If there was one thing that actually shocked me about the film, it was while looking through the film's IMDb page. Not only has it got a rating just over the 5.0 mark, but the listed reviews from the critics for the most gave it a favourable review in comparison to the first film. Considering the other questionable sequels I mentioned above got mauled by critics on release, this one gets off easy. At least those films took some risks, this one just doesn't do anything to stand out from the endless amount of forgettable movies of this genre, other than a recognisable series title.

Somehow I think it got off lightly for the simple reason that it went straight to DVD, and that it didn't have much of a budget to work with. Not only does the release history not excuse the quality of the film in my book, but these same critics complain about the first film, of which had even less of a budget compared to the sequel. It's pretty clear that these people hate "found footage" style movies, and that's fine. But if their idea of an improvement is a dull, predictable, run of the mill horror film, then their opinions are no better than those who find enjoyment in performing monkey tryouts disguised as TV talent shows.

But I have a theory. This movie was produced by Sony, and the product placement for Sony throughout the film is obvious (but not as blatant as Virgin's forced advertising in "Dracula 2000", mind you). Infact, I bet Sony gave anyone reviewing this film a Vaio or PSP-Go in return for a good review. Then again, if Sony offered me a PS4 to give a good review for a crappy movie they produced.....

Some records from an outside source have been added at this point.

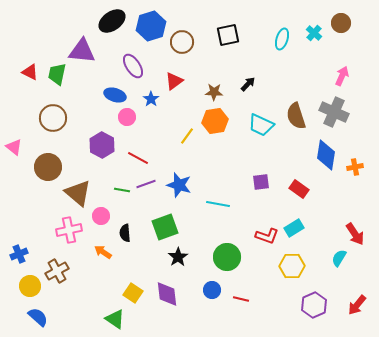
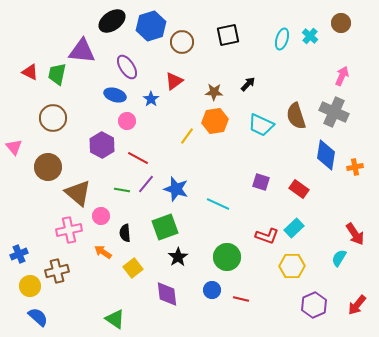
cyan cross at (314, 33): moved 4 px left, 3 px down
purple ellipse at (133, 66): moved 6 px left, 1 px down
pink circle at (127, 117): moved 4 px down
pink triangle at (14, 147): rotated 12 degrees clockwise
purple square at (261, 182): rotated 24 degrees clockwise
purple line at (146, 184): rotated 30 degrees counterclockwise
blue star at (179, 185): moved 3 px left, 4 px down
cyan line at (218, 204): rotated 15 degrees clockwise
cyan rectangle at (294, 228): rotated 12 degrees counterclockwise
brown cross at (57, 271): rotated 15 degrees clockwise
yellow square at (133, 293): moved 25 px up; rotated 18 degrees clockwise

Sony should make the PS4 backwards compatible with previous PS games,
as a form of apology for their involvement in "Quarantine 2: Terminal".

And on a final note.....

Speaking of "Kickboxer" at the beginning of this article, I remember watching the final fight scene as a kid many years ago. But I never watched the whole movie until a few days ago. Have to say, it was hilarious to watch, in terms of 80s cheese, poorly staged fight scenes, and JCVD in general. And he didn't show his ass, like he does in a few of his movies. Thank God/Buddha/Allah/Duracell Bunny. As for this video, well, I'm easily amused.